[[ Data supplied, beginning ]]
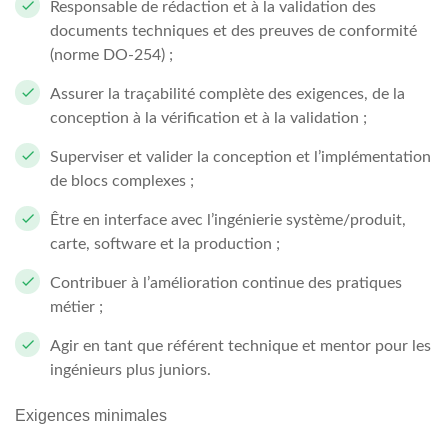
Responsable de rédaction et à la validation des
documents techniques et des preuves de conformité
(norme DO-254) ;
Assurer la traçabilité complète des exigences, de la
conception à la vérification et à la validation ;
Superviser et valider la conception et l’implémentation
de blocs complexes ;
Être en interface avec l’ingénierie système/produit,
carte, software et la production ;
Contribuer à l’amélioration continue des pratiques
métier ;
Agir en tant que référent technique et mentor pour les
ingénieurs plus juniors.
Exigences minimales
[[ Data supplied, end ]]
*Activity*. Your answer should be an exact copy of the lines from the one with "Superviser et valider" through the end of the material, with no other lines.

*Task answer*.
Superviser et valider la conception et l’implémentation
de blocs complexes ;
Être en interface avec l’ingénierie système/produit,
carte, software et la production ;
Contribuer à l’amélioration continue des pratiques
métier ;
Agir en tant que référent technique et mentor pour les
ingénieurs plus juniors.
Exigences minimales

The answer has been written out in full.